Please write each entry out again exactly as shown.

Data records:
★ ★ ★ ★ ★ ★ ★

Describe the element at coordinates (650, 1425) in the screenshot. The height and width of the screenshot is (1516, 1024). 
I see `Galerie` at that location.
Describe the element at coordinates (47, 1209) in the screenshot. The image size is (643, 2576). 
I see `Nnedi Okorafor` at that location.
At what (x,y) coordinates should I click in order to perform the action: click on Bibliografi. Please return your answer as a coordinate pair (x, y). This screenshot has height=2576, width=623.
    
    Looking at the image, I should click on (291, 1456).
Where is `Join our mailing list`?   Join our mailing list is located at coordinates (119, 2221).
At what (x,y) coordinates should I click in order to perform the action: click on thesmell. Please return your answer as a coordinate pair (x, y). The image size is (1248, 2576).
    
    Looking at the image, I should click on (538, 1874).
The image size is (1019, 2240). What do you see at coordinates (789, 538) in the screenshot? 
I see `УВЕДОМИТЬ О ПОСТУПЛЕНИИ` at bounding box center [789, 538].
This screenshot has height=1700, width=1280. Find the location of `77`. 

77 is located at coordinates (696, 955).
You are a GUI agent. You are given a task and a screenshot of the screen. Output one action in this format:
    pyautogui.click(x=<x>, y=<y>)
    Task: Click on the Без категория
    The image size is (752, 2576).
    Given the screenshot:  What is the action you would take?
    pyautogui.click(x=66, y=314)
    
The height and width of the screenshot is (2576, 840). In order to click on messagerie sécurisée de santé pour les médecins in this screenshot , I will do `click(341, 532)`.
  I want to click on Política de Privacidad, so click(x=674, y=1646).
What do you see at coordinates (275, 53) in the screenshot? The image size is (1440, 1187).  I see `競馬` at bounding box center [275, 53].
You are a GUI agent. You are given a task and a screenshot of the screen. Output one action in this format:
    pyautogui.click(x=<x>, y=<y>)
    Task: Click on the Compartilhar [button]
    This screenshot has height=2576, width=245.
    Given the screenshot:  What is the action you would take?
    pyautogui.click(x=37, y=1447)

★ ★ ★ ★ ★ ★ ★

Exercise response:
Describe the element at coordinates (650, 1425) in the screenshot. The height and width of the screenshot is (1516, 1024). 
I see `Galerie` at that location.
Describe the element at coordinates (47, 1209) in the screenshot. The image size is (643, 2576). 
I see `Nnedi Okorafor` at that location.
At what (x,y) coordinates should I click in order to perform the action: click on Bibliografi. Please return your answer as a coordinate pair (x, y). This screenshot has height=2576, width=623.
    
    Looking at the image, I should click on (291, 1456).
Where is `Join our mailing list`?   Join our mailing list is located at coordinates (119, 2221).
At what (x,y) coordinates should I click in order to perform the action: click on thesmell. Please return your answer as a coordinate pair (x, y). The image size is (1248, 2576).
    
    Looking at the image, I should click on (538, 1874).
The image size is (1019, 2240). What do you see at coordinates (789, 538) in the screenshot? 
I see `УВЕДОМИТЬ О ПОСТУПЛЕНИИ` at bounding box center [789, 538].
This screenshot has height=1700, width=1280. Find the location of `77`. 

77 is located at coordinates (696, 955).
You are a GUI agent. You are given a task and a screenshot of the screen. Output one action in this format:
    pyautogui.click(x=<x>, y=<y>)
    Task: Click on the Без категория
    The image size is (752, 2576).
    Given the screenshot:  What is the action you would take?
    pyautogui.click(x=66, y=314)
    
The height and width of the screenshot is (2576, 840). In order to click on messagerie sécurisée de santé pour les médecins in this screenshot , I will do `click(341, 532)`.
  I want to click on Política de Privacidad, so click(x=674, y=1646).
What do you see at coordinates (275, 53) in the screenshot? The image size is (1440, 1187).  I see `競馬` at bounding box center [275, 53].
You are a GUI agent. You are given a task and a screenshot of the screen. Output one action in this format:
    pyautogui.click(x=<x>, y=<y>)
    Task: Click on the Compartilhar [button]
    This screenshot has height=2576, width=245.
    Given the screenshot:  What is the action you would take?
    pyautogui.click(x=37, y=1447)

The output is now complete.